Questions about Anti-aircraft warfare
Short answers, pulled from the story.
What is anti-aircraft warfare?
Anti-aircraft warfare, also called air defence, is the counter to aerial warfare and includes all measures designed to nullify or reduce the effectiveness of hostile air action. It covers surface-based, submarine-launched, and air-based weapon systems, along with sensors, command and control arrangements, and passive measures such as barrage balloons.
When was an aircraft first shot down by anti-aircraft artillery?
The first aircraft shot down by ground-to-air artillery fire was downed on the 30th of September 1915 at Kragujevac, when Serbian private Radoje Ljutovac fired a cannon at three enemy aircraft and brought one down. The cannon was a slightly modified Turkish cannon captured during the First Balkan War in 1912.
What was the first weapon built specifically for anti-aircraft use?

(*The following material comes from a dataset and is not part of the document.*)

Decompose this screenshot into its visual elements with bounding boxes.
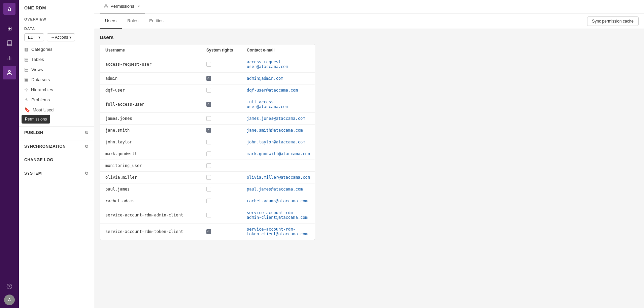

The earliest known weapon made specifically for the anti-aircraft role was the Ballonabwehrkanone, or balloon-defence cannon, during the Franco-Prussian War of 1870. Gustav Krupp mounted a modified 37 mm one-pounder gun on a horse-drawn carriage to shoot down French balloons after Paris was besieged.

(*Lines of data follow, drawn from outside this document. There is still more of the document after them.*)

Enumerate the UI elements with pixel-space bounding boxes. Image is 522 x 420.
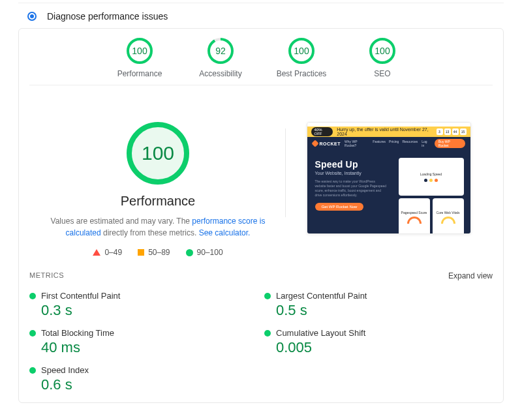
nav-link: Pricing xyxy=(389,140,399,147)
pass-dot-icon xyxy=(29,367,36,374)
legend-avg: 50–89 xyxy=(138,248,170,257)
metric-label: Total Blocking Time xyxy=(41,328,114,338)
gauge-label: Performance xyxy=(117,69,162,78)
gauge-seo[interactable]: 100 SEO xyxy=(355,38,410,78)
metric-lcp[interactable]: Largest Contentful Paint 0.5 s xyxy=(264,286,493,323)
metrics-title: METRICS xyxy=(29,271,64,280)
nav-link: Features xyxy=(373,140,386,147)
see-calculator-link[interactable]: See calculator. xyxy=(199,228,251,237)
screenshot-nav: ROCKET Why WP Rocket? Features Pricing R… xyxy=(307,137,470,150)
screenshot-body: The easiest way to make your WordPress w… xyxy=(315,179,387,198)
screenshot-sub: Your Website, Instantly xyxy=(315,171,393,175)
nav-link: Resources xyxy=(402,140,418,147)
card-label: Core Web Vitals xyxy=(437,211,460,215)
countdown-cell: 15 xyxy=(460,128,467,135)
gauge-ring-icon: 100 xyxy=(127,38,153,64)
disclaimer-text: Values are estimated and may vary. The p… xyxy=(50,215,266,239)
circle-icon xyxy=(186,249,193,256)
legend-pass: 90–100 xyxy=(186,248,223,257)
legend-fail-range: 0–49 xyxy=(104,248,122,257)
score-legend: 0–49 50–89 90–100 xyxy=(93,248,223,257)
metric-label: Largest Contentful Paint xyxy=(276,291,367,301)
page-screenshot: 40% OFF Hurry up, the offer is valid unt… xyxy=(307,122,471,234)
metric-fcp[interactable]: First Contentful Paint 0.3 s xyxy=(29,286,258,323)
banner-text: Hurry up, the offer is valid until Novem… xyxy=(337,127,432,136)
gauge-mini-icon xyxy=(441,217,455,224)
metrics-grid: First Contentful Paint 0.3 s Largest Con… xyxy=(19,286,503,397)
hero-row: 100 Performance Values are estimated and… xyxy=(19,85,503,257)
gauge-label: SEO xyxy=(374,69,390,78)
gauge-best-practices[interactable]: 100 Best Practices xyxy=(274,38,329,78)
screenshot-cta: Get WP Rocket Now xyxy=(315,203,364,211)
countdown-cell: 13 xyxy=(444,128,451,135)
nav-link: Why WP Rocket? xyxy=(345,140,369,147)
section-title: Diagnose performance issues xyxy=(47,11,168,22)
gauge-label: Accessibility xyxy=(199,69,241,78)
buy-button-mini: Buy WP Rocket xyxy=(435,139,465,148)
metric-value: 0.5 s xyxy=(264,302,493,319)
metric-value: 40 ms xyxy=(29,339,258,356)
card-label: Loading Speed xyxy=(420,172,442,176)
hero-left: 100 Performance Values are estimated and… xyxy=(31,102,285,257)
disclaimer-mid: directly from these metrics. xyxy=(101,228,199,237)
hero-right: 40% OFF Hurry up, the offer is valid unt… xyxy=(286,102,491,234)
gauge-ring-icon: 100 xyxy=(288,38,315,64)
screenshot-banner: 40% OFF Hurry up, the offer is valid unt… xyxy=(307,127,470,137)
brand-name: ROCKET xyxy=(320,142,341,146)
screenshot-h1: Speed Up xyxy=(315,159,393,170)
metric-value: 0.6 s xyxy=(29,376,258,393)
metrics-header: METRICS Expand view xyxy=(19,257,503,286)
big-gauge-label: Performance xyxy=(121,194,196,209)
expand-view-button[interactable]: Expand view xyxy=(448,271,493,280)
pass-dot-icon xyxy=(264,330,271,337)
gauge-score: 100 xyxy=(132,46,147,56)
countdown-cell: 44 xyxy=(452,128,459,135)
gauge-ring-icon: 100 xyxy=(369,38,395,64)
legend-pass-range: 90–100 xyxy=(197,248,223,257)
metric-si[interactable]: Speed Index 0.6 s xyxy=(29,360,258,397)
gauge-performance[interactable]: 100 Performance xyxy=(112,38,167,78)
login-text: Log in xyxy=(422,140,431,147)
legend-fail: 0–49 xyxy=(93,248,122,257)
brand-logo-icon: ROCKET xyxy=(313,141,341,146)
screenshot-nav-links: Why WP Rocket? Features Pricing Resource… xyxy=(345,140,418,147)
metric-value: 0.3 s xyxy=(29,302,258,319)
gauge-mini-icon xyxy=(407,217,422,224)
big-gauge-icon: 100 xyxy=(127,122,189,185)
gauges-row: 100 Performance 92 Accessibility 100 Bes… xyxy=(19,29,503,85)
legend-avg-range: 50–89 xyxy=(148,248,170,257)
pass-dot-icon xyxy=(264,293,271,299)
rocket-icon xyxy=(311,140,318,147)
countdown-icon: 3 13 44 15 xyxy=(437,128,467,135)
gauge-score: 100 xyxy=(375,46,390,56)
section-toggle[interactable]: Diagnose performance issues xyxy=(0,3,522,28)
metric-label: Speed Index xyxy=(41,365,89,375)
screenshot-hero: Speed Up Your Website, Instantly The eas… xyxy=(307,150,470,234)
card-top: Loading Speed xyxy=(399,158,464,196)
gauge-score: 92 xyxy=(215,46,226,56)
gauge-accessibility[interactable]: 92 Accessibility xyxy=(193,38,248,78)
countdown-cell: 3 xyxy=(437,128,443,135)
pass-dot-icon xyxy=(29,293,36,299)
disclaimer-pre: Values are estimated and may vary. The xyxy=(51,217,192,226)
big-gauge-score: 100 xyxy=(142,142,174,164)
dots-icon xyxy=(424,179,438,182)
performance-panel: 100 Performance 92 Accessibility 100 Bes… xyxy=(18,28,504,403)
metric-cls[interactable]: Cumulative Layout Shift 0.005 xyxy=(264,323,493,360)
banner-badge: 40% OFF xyxy=(311,127,333,136)
screenshot-cards: Loading Speed Pagespeed Score Core Web xyxy=(399,157,464,234)
square-icon xyxy=(138,249,144,256)
gauge-label: Best Practices xyxy=(277,69,327,78)
card-br: Core Web Vitals xyxy=(433,198,464,234)
metric-label: First Contentful Paint xyxy=(41,291,120,301)
pass-dot-icon xyxy=(29,330,36,337)
metric-value: 0.005 xyxy=(264,339,493,356)
card-label: Pagespeed Score xyxy=(401,211,427,215)
metric-label: Cumulative Layout Shift xyxy=(276,328,365,338)
triangle-icon xyxy=(93,249,100,256)
card-bl: Pagespeed Score xyxy=(399,198,430,234)
gauge-score: 100 xyxy=(294,46,309,56)
radio-icon xyxy=(27,12,37,21)
gauge-ring-icon: 92 xyxy=(207,38,234,64)
metric-tbt[interactable]: Total Blocking Time 40 ms xyxy=(29,323,258,360)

Why did anti-aircraft guns give way to guided missiles?
Post-war analysis showed that even with the newest systems, about 90% of bombers still reached their targets, a figure made unacceptable by the nuclear bomb. Guided missiles took over from guns, with the US adopting the Nike Ajax and the USSR the SA-2 Guideline, and by 1955 the US deemed the 40 mm Bofors obsolete against jet aircraft.
What does flak mean in anti-aircraft warfare?
Flak comes from the German word Flugzeugabwehrkanone, meaning aircraft-defence cannon. It is one of several names for anti-aircraft fire, alongside terms like AA, ack-ack, and archie, the last a First World War British term believed to derive from music-hall comedian George Robey's line, Archibald, certainly not.
How do anti-aircraft systems counter stealth aircraft?
Stealth designs cut detection ranges so far that aircraft are often never seen, so anti-stealth technology uses bistatic radars, low-frequency radars, advanced thermographic cameras, and high-sensitivity radars to locate them. The Russian S-400 is claimed to detect a target with a 0.05-square-metre radar cross-section from 90 km away.